I have created a spring boot web application and deployed war of the same to tomcat container.
The application connects to mongoDB using Async connections. I am using mongodb-driver-async library for that.
At startup everything works fine. But as soon as load increases, It shows following exception in DB connections:
org.springframework.web.context.request.async.AsyncRequestTimeoutException: null
at org.springframework.web.context.request.async.TimeoutDeferredResultProcessingInterceptor.handleTimeout(TimeoutDeferredResultProcessingInterceptor.java:42)
at org.springframework.web.context.request.async.DeferredResultInterceptorChain.triggerAfterTimeout(DeferredResultInterceptorChain.java:75)
at org.springframework.web.context.request.async.WebAsyncManager$5.run(WebAsyncManager.java:392)
at org.springframework.web.context.request.async.StandardServletAsyncWebRequest.onTimeout(StandardServletAsyncWebRequest.java:143)
at org.apache.catalina.core.AsyncListenerWrapper.fireOnTimeout(AsyncListenerWrapper.java:44)
at org.apache.catalina.core.AsyncContextImpl.timeout(AsyncContextImpl.java:131)
at org.apache.catalina.connector.CoyoteAdapter.asyncDispatch(CoyoteAdapter.java:157)
I am using following versions of software:
Spring boot -> 1.5.4.RELEASE
Tomcat (installed as standalone binary) -> apache-tomcat-8.5.37
Mongo DB version: v3.4.10
mongodb-driver-async: 3.4.2
As soon as I restart the tomcat service, everything starts working fine.
Please help, what could be the root cause of this issue.
P.S.: I am using DeferredResult and CompletableFuture to create Async REST API.

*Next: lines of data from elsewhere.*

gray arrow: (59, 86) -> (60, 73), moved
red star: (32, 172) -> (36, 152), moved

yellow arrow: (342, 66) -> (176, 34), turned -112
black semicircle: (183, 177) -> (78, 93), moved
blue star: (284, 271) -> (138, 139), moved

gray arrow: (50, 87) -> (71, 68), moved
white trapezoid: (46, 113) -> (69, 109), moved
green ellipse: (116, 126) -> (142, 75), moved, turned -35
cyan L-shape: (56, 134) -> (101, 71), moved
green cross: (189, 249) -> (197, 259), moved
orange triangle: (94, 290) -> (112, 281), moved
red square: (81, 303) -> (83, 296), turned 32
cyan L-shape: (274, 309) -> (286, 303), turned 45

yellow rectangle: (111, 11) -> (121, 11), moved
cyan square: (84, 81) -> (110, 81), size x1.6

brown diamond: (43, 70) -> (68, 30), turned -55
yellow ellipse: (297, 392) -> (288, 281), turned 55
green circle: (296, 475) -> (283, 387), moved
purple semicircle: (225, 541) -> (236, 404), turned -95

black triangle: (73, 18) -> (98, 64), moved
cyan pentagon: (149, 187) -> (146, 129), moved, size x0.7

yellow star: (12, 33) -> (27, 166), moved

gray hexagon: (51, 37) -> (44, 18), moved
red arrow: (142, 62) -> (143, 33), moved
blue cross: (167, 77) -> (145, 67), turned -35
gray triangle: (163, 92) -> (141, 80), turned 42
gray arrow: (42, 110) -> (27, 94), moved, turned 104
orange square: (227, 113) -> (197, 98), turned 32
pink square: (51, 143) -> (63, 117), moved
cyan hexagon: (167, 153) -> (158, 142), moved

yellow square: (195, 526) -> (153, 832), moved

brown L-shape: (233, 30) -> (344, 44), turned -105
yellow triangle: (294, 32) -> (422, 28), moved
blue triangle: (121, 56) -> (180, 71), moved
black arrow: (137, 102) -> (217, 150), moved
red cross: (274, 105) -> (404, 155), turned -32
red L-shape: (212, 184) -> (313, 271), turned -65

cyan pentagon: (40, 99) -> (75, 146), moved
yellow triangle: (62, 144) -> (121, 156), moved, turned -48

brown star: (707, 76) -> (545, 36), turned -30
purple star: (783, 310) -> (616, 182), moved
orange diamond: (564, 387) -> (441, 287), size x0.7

I have also tried using spring.mvc.async.request-timeout in application and configured asynTimeout in tomcat. But still getting same error.
It's probably obvious that Spring is timing out your requests and throwing AsyncRequestTimeoutException, which returns a 503 back to your client.

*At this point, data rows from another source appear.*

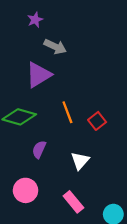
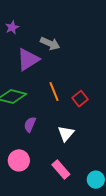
purple star: (35, 20) -> (12, 27), moved
gray arrow: (55, 47) -> (50, 44), moved

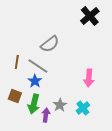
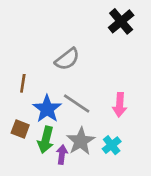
gray line: (38, 66) -> (77, 103), moved
blue star: (35, 81) -> (47, 109), size x1.5
gray star: (60, 105) -> (81, 141), size x1.5

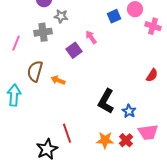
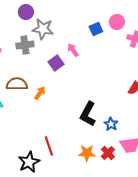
gray star: (61, 16) -> (43, 29), size x1.5
brown semicircle: (35, 71) -> (17, 84), turned 75
orange arrow: (58, 80) -> (40, 93), turned 104

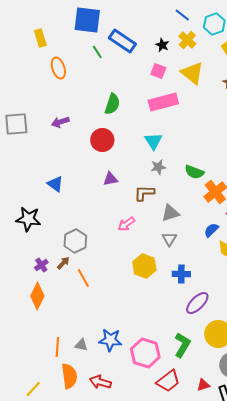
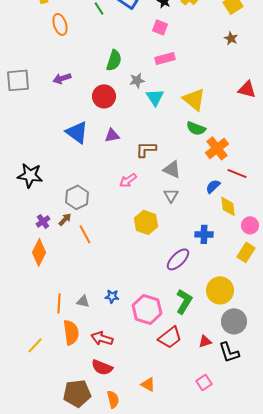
yellow triangle: (192, 73) -> (194, 99), moved
pink rectangle: (163, 102) -> (165, 58), size x0.7
gray star: (158, 167) -> (137, 80), moved
blue triangle: (55, 184) -> (77, 132), moved, size x1.4
gray triangle: (170, 213) -> (172, 169), turned 42
blue cross: (181, 274) -> (204, 234), moved
purple ellipse: (197, 303) -> (178, 259), moved
blue star: (110, 340) -> (112, 296), size x0.6

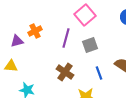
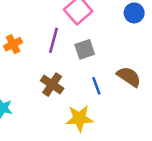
orange cross: (35, 31) -> (13, 44), moved

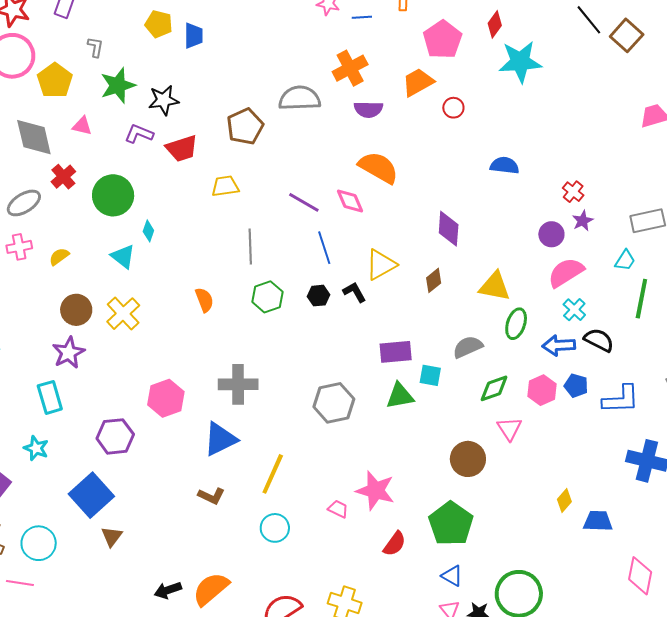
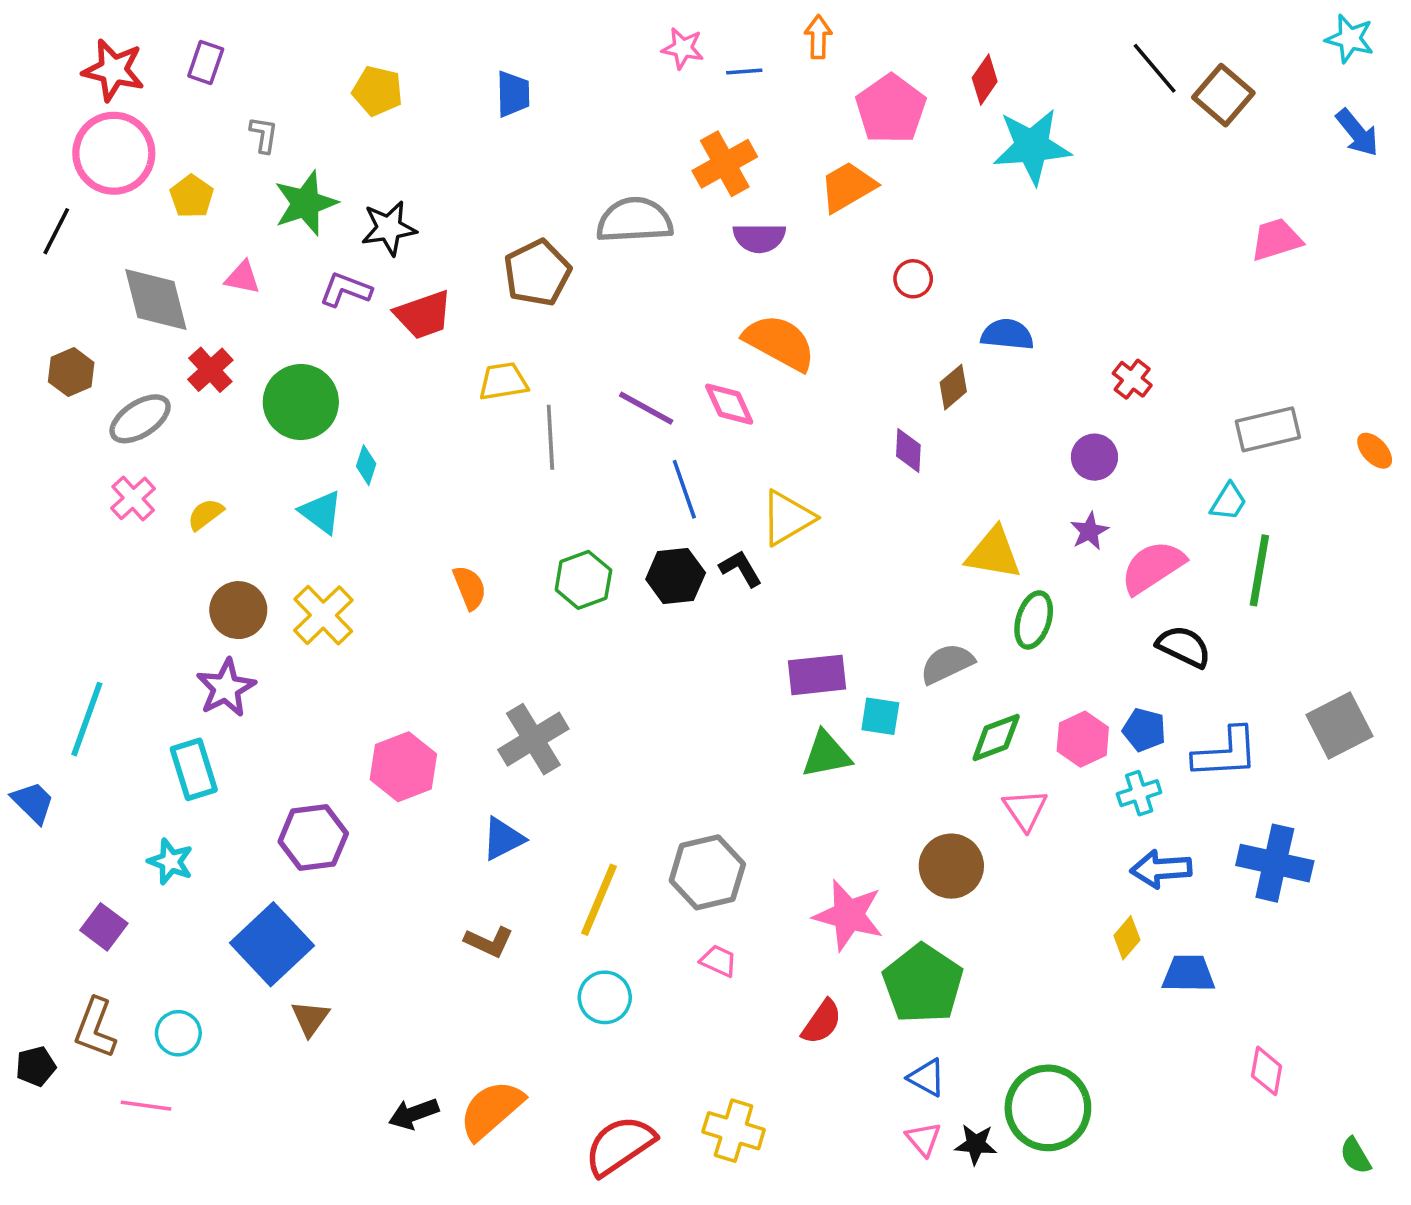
blue trapezoid: (194, 36) -> (513, 94), moved
yellow pentagon: (55, 80) -> (192, 196), size x0.7
red circle: (453, 108) -> (913, 279), moved
purple star: (583, 221) -> (1089, 531), moved
purple diamond: (449, 229) -> (908, 450), size x0.7
pink cross: (19, 247) -> (133, 498), turned -30
gray line: (250, 247) -> (550, 437), moved
pink semicircle: (566, 272) -> (1153, 567), moved
brown diamond: (434, 280) -> (953, 387), moved
black hexagon: (318, 296) -> (676, 576), size x1.4
cyan cross: (574, 310) -> (1139, 793), moved, turned 30
blue arrow: (559, 345) -> (1161, 869), moved
gray cross: (238, 384) -> (533, 739), turned -30
gray hexagon: (334, 403) -> (707, 872), moved
blue triangle: (220, 439) -> (503, 839), size x0.7
pink star: (375, 491) -> (848, 915), moved
cyan circle: (39, 543) -> (178, 1033), size x0.7
pink diamond: (640, 576) -> (1267, 1071), size x0.7

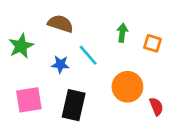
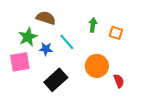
green star: (21, 46) -> (28, 37), moved
pink square: (29, 100) -> (20, 62), moved
black rectangle: (74, 105) -> (56, 80), turned 35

Now the question is, why is this happening? There are two possibilities.
These are legitimate timeouts. You mentioned that you only see the exceptions when the load on your server increases. So possibly your server just can't handle that load and its performance has degraded to the point where some requests can't complete before Spring times them out.

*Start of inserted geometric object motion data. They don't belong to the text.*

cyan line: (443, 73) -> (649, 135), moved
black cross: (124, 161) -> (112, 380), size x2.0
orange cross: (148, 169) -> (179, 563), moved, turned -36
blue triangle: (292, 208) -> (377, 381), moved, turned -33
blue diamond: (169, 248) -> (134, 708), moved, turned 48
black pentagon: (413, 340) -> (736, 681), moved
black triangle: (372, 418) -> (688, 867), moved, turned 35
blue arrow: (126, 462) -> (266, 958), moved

The timeouts are caused by your server failing to send a response to an asynchronous request due to a programming error, leaving the request open until Spring eventually times it out. It's easy for this to happen if your server doesn't handle exceptions well. If your server is synchronous, it's okay to be a little sloppy with exception handling because unhandled exceptions will propagate up to the server framework, which will send a response back to the client. But if you fail to handle an exception in some asynchronous code, that exception will be caught elsewhere (probably in some thread pool management code), and there's no way for that code to know that there's an asynchronous request waiting on the result of the operation that threw the exception.
It's hard to figure out what might be happening without knowing more about your application. But there are some things you could investigate.
First, try looking for resource exhaustion.
Is the garbage collector running all the time?
Are all CPUs pegged at 100%?
Is the OS swapping heavily?
If the database server is on a separate machine, is that machine showing signs of resource exhaustion?
How many connections are open to the database? If there is a connection pool, is it maxed out?
How many threads are running? If there are thread pools in the server, are they maxed out?
If something's at its limit then possibly it is the bottleneck that is causing your requests to time out.
Try setting spring.mvc.async.request-timeout to -1 and see what happens. Do you now get responses for every request, only slowly, or do some requests seem to hang forever? If it's the latter, that strongly suggests that there's a bug in your server that's causing it to lose track of requests and fail to send responses. (If setting spring.mvc.async.request-timeout appears to have no effect, then the next thing you should investigate is whether the mechanism you're using for setting the configuration actually works.)
A strategy that I've found useful in these cases is to generate a unique ID for each request and write the ID along with some contextual information every time the server either makes an asynchronous call or receives a response from an asynchronous call, and at various checkpoints within asynchronous handlers. If requests go missing, you can use the log information to figure out the request IDs and what the server was last doing with that request.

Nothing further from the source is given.